You'd probably think that losing weight would make a person stop thinking of him or herself as fat. And you'd almost certainly think that making a concerted effort to not be fat would make someone abandon the whole idea of fat acceptance. I thought all that myself once... and I was wrong.

I still see the world as a fat person. My perceptions of myself, and of society, and of how society views fatness and bodies and health, have been profoundly shaped by my years of being fat in ways that are never going to change. And while I have huge disagreements with the fat acceptance movement -- especially with its more extreme denialist edges -- I still think many of its ideas are important, and perceptive, and entirely fair. I am still very much shaped by FA, and I would like to think of myself as an ally of the movement, and even as a member of it.

It's just that some of its members don't feel the same way about me, or about other fat people who choose to lose weight.
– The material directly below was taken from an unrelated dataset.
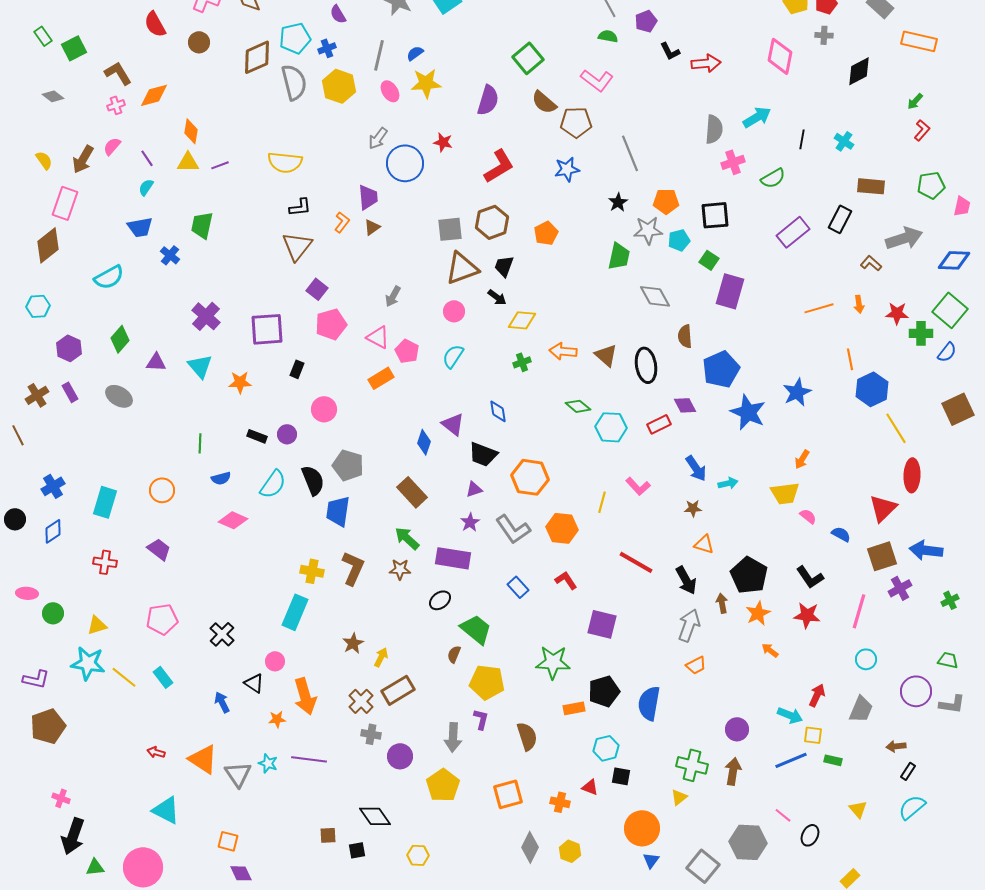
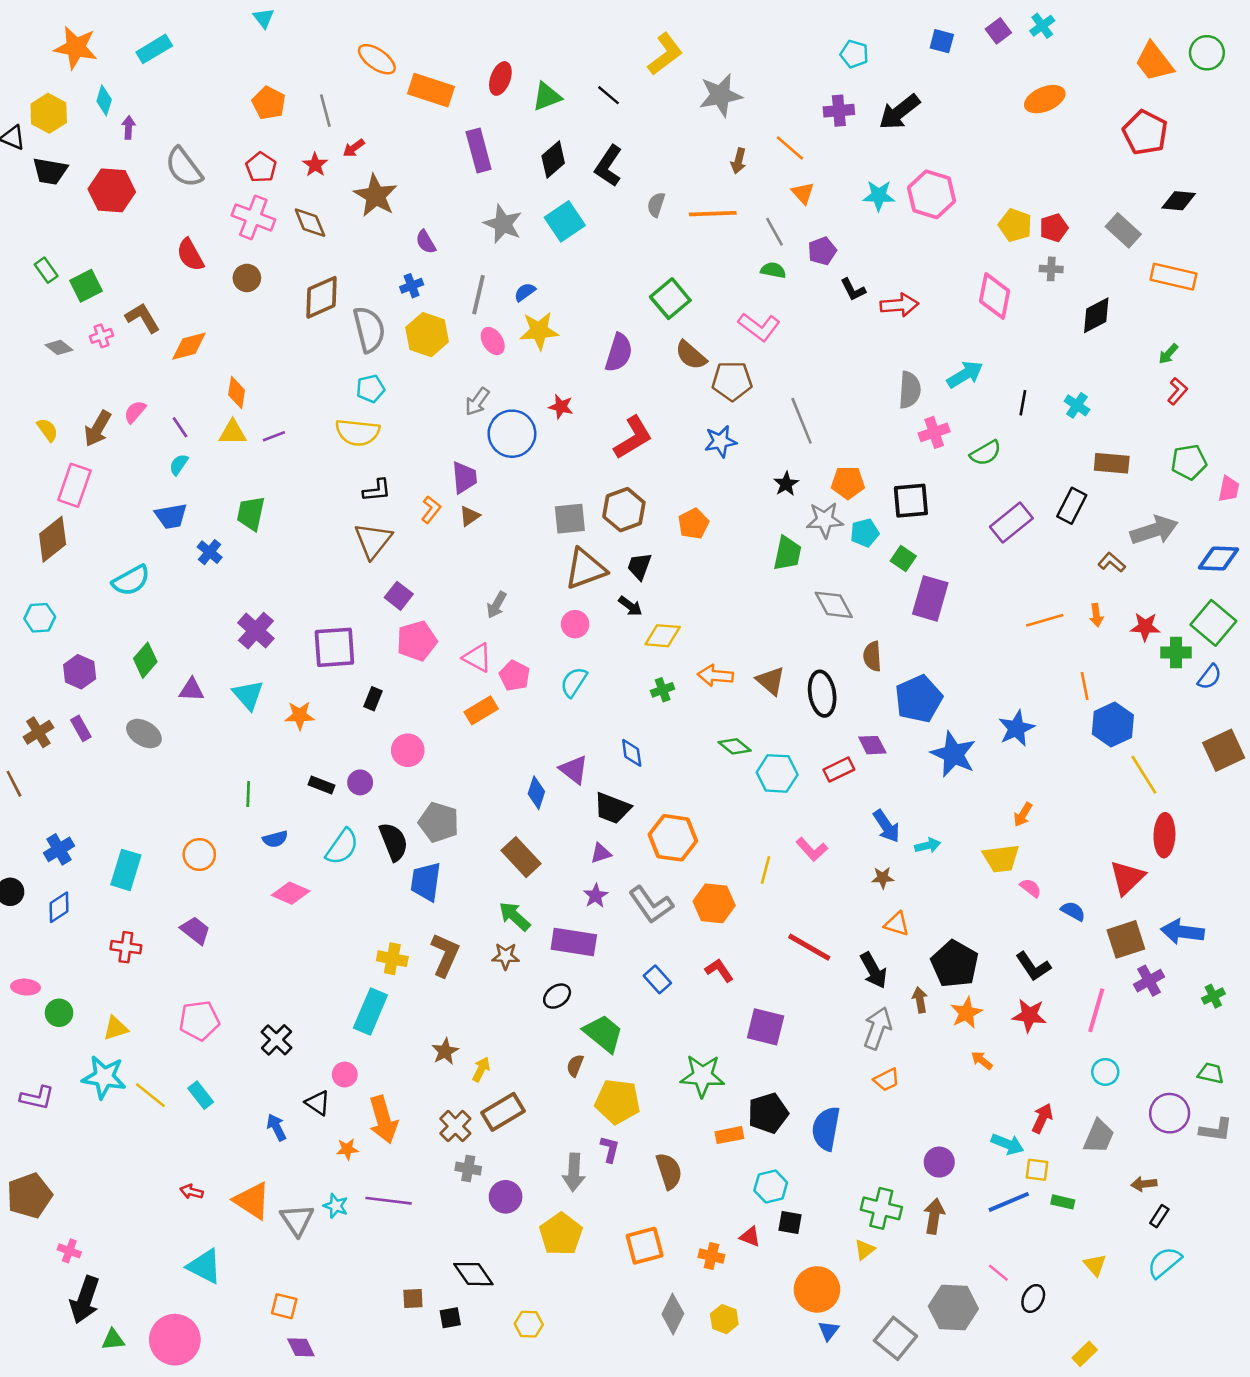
cyan pentagon: (295, 38) -> (370, 389), moved, size x0.7
pink cross: (116, 105) -> (101, 336), moved
brown pentagon: (48, 726) -> (29, 1196), moved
The Thinnest Fat Woman in the World

My years as a fat woman -- and as a fat acceptance advocate -- have made me hyper-conscious of anti-fat hostility, contempt, and discrimination. When I hear mocking or insulting comments about fat people, I stand up for them. When I see rigid, internally contradictory, impossible- to-attain standards of physical beauty promoted in pop culture, I rant about it ad nauseum. When I hear about fat people being discriminated against in employment and medicine and so on, I get seriously ticked off. When folks call fat people "lazy slobs" and say that "as a society we should not look up to successful people who are fat. We should tell them we admire their acting or philanthropy, but look down on them for being lazy" (direct quotes from comments on my Facebook page, btw), I smack them down with every weapon in my rhetorical arsenal.

And I still take it really, really personally. I don't hear anti-fat bigotry the way I hear, say, racial bigotry, as something to be passionately opposed but that isn't aimed at me personally. I hear it as being about me. When someone in a comment thread here on AlterNet linked to an older photo of me and mocked me for being fat, I felt the shame and the sting and the anger... before I remembered, "Wait a minute. I'm not fat." And was left with only the anger. On behalf of myself... and every other woman who's ever had her ideas irrelevantly dismissed because of her personal appearance.

I sometimes feel like the thinnest fat woman in the world. (Well, probably not the thinnest... but you know what I mean.) Some people say that, inside every fat person, there's a thin person trying to get out. I feel the exact opposite. Inside this relatively lean body, there's a fat person nobody can see. People think they can stupid, bigoted, hurtful things about fat people to me, because they don't see me as one of them. They couldn't be more wrong. I am fat. Not in a body-dysmorphic way -- I don't look in the mirror and think I'm still fat -- but because this fat identity shaped me for years, and it will always be with me.